- **What you are asked to do**
Give the number of lines in the data that contain "miền", and nothing more.

[Items from a data source]
::::
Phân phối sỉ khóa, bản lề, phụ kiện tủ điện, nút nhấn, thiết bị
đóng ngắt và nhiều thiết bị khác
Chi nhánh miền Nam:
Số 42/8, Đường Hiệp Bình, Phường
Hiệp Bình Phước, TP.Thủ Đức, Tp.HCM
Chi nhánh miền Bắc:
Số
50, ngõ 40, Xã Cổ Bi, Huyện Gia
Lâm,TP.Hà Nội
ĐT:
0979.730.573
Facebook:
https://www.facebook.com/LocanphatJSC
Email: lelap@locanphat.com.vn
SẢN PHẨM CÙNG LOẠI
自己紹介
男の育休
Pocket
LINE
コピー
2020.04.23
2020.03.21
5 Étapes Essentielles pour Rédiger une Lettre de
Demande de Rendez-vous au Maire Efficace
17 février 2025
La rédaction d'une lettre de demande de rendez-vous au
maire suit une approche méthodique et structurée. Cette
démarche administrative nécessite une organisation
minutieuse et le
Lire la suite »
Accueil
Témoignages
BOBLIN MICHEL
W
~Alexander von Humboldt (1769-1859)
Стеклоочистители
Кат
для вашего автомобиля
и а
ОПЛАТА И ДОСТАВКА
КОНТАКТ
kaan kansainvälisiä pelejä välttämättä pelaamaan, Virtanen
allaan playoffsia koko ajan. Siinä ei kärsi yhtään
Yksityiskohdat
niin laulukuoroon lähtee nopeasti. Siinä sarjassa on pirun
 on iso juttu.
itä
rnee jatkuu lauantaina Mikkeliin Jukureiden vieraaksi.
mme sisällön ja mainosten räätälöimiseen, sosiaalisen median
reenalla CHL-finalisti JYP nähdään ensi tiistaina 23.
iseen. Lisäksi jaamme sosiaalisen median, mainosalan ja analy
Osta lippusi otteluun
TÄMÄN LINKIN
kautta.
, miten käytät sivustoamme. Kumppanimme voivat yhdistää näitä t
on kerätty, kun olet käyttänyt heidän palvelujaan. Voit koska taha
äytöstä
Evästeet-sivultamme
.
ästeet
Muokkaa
::::
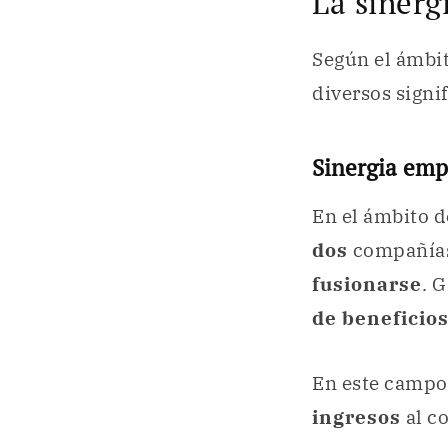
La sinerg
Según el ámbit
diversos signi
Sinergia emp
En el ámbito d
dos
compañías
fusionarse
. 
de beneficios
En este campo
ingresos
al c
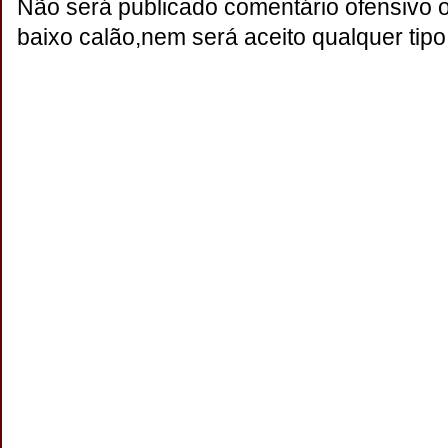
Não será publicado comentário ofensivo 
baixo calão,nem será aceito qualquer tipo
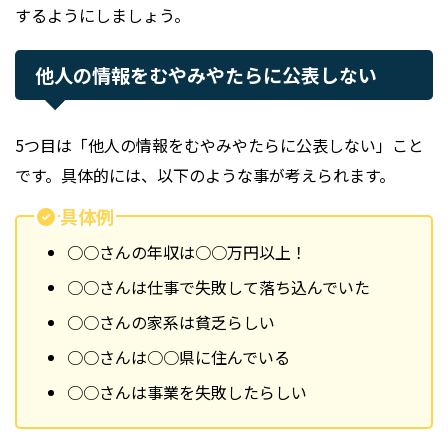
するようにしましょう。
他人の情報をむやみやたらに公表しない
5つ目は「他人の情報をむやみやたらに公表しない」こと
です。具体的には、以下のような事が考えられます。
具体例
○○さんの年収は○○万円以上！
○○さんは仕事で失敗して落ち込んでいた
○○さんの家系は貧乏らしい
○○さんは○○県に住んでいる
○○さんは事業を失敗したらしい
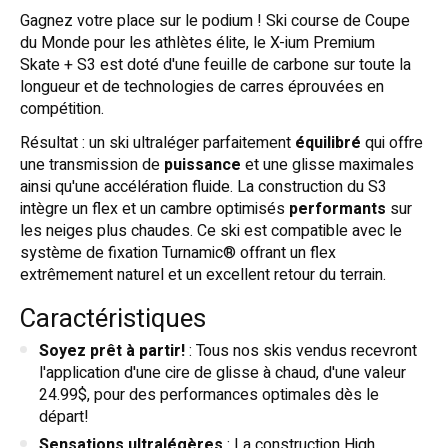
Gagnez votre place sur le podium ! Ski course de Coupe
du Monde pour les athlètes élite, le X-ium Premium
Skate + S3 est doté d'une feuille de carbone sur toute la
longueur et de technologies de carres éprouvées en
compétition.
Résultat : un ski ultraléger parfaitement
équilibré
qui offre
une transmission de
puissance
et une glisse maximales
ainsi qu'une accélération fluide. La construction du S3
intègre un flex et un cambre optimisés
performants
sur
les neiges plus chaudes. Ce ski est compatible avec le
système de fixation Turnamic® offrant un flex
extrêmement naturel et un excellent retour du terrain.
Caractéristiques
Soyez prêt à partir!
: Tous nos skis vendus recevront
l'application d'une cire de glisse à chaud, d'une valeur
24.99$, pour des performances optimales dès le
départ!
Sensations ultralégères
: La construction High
::::
- **Result of the task**
2